Se você forçar a lógica, vai pagar a conta

Invertendo o pensamento nos negócios imobiliários

Compartilhe:
Enviar link para o meu e-mail
Se você forçar a lógica, vai pagar a conta

Caro Leitor,

A situação é conhecida e cada vez mais comum nos últimos tempos. A pessoa tem uma vida como profissional, trabalhando em empresas e, de repente, perde o emprego.

Depois de alguns meses tentando obter novo emprego, com extrema dificuldade de se recolocar, acaba sendo empurrado para abertura de uma empresa.

A lógica é invertida, e o empreendedorismo é utilizado como último recurso.
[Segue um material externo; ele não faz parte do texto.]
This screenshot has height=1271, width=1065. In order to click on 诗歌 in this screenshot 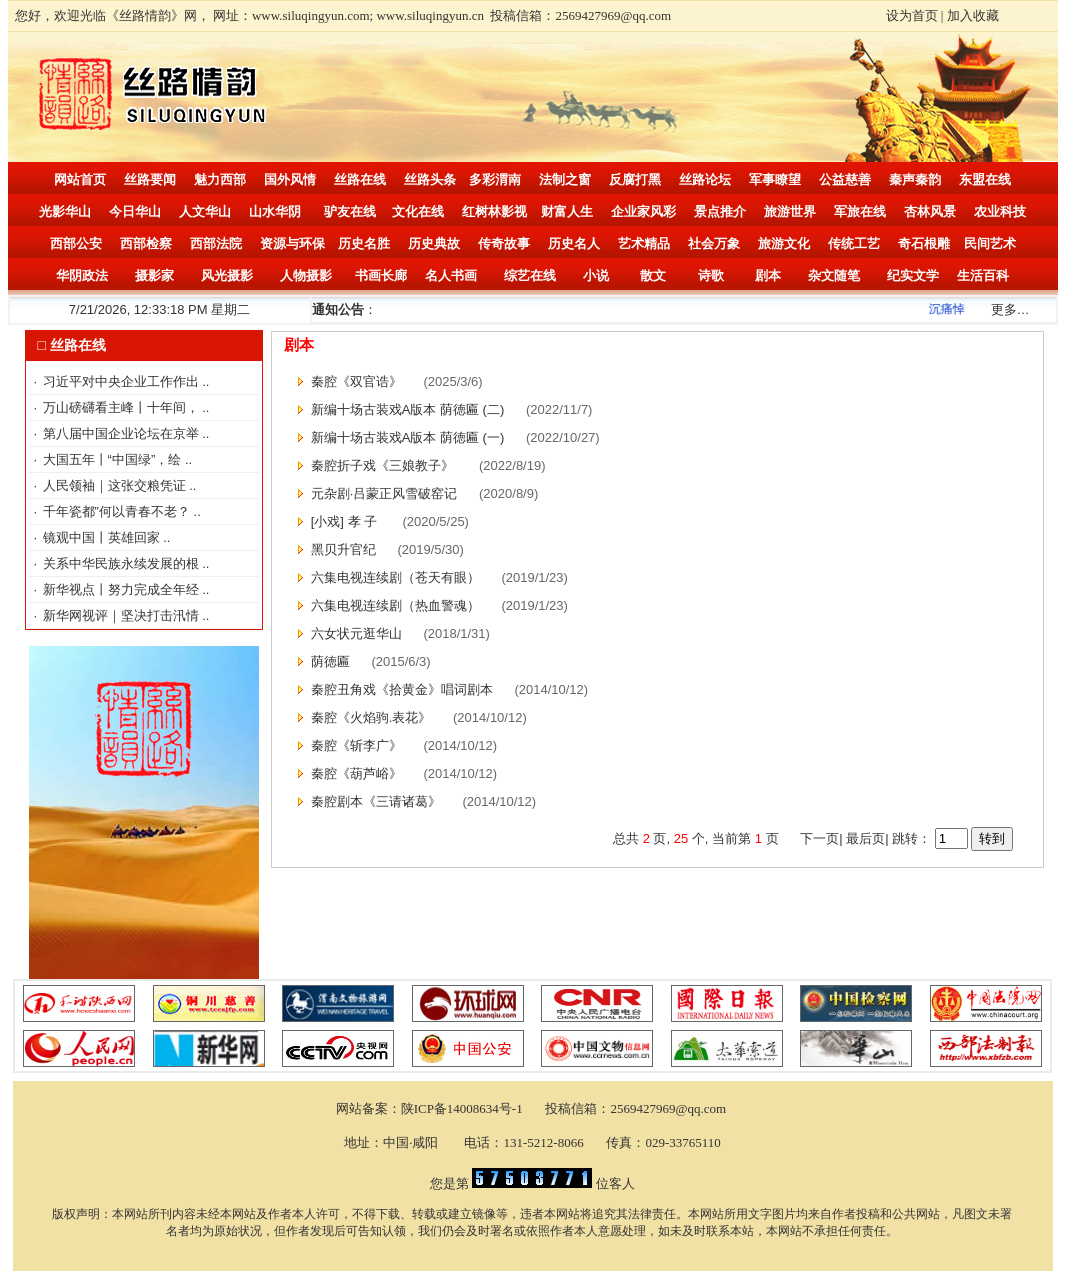, I will do `click(711, 275)`.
A diferença é gritante se compararmos com quem se preparou e desejou empreender. É uma questão de vocação e vontade – que dificilmente é substituída.

A probabilidade de obter sucesso é naturalmente menor para estes casos, mas está longe de ser impossível.

 

Invertendo a lógica nos negócios imobiliários

Eu vejo o mesmo tipo de problema acontecendo no segmento de centros de compras – ou shoppings, se você preferir. Muitos empreendimentos vieram pelas razões erradas, também utilizando uma lógica invertida.

O caso mais comum é do incorporador residencial que acha que pode fazer também um centro de compras porque entende de construção.

Ou da empresa do setor industrial que quer empreender porque sobrou um terreno de uma fábrica desativada em uma área agora mais residencial do que industrial.

Ou ainda de uma empresa com uma fazenda que está sendo engolida pela cidade.

Em todos os casos se esquece de que as habilidades, os conhecimentos e a vocação para a criação de um centro de compras podem ser diferentes daqueles que fizeram o sucesso dessas empresas.

Fica a impressão de que a habilidade de construir é suficiente. Mas um centro de compras exige a capacidade de formar um bom mix de lojas, manter uma equipe competente em marketing, administrar com competência os custos de manutenção de um shopping, entre outras tantas habilidades e conhecimentos necessários.

 

Dilema da inovação em negócios imobiliários

O livro “O Dilema da Inovação” é muito claro em apontar que grandes empresas acabam dizimadas pelos concorrentes, pois a cultura interna é toda voltada para o produto atual e, naturalmente, rejeita iniciativas que podem matar sua vaca leiteira.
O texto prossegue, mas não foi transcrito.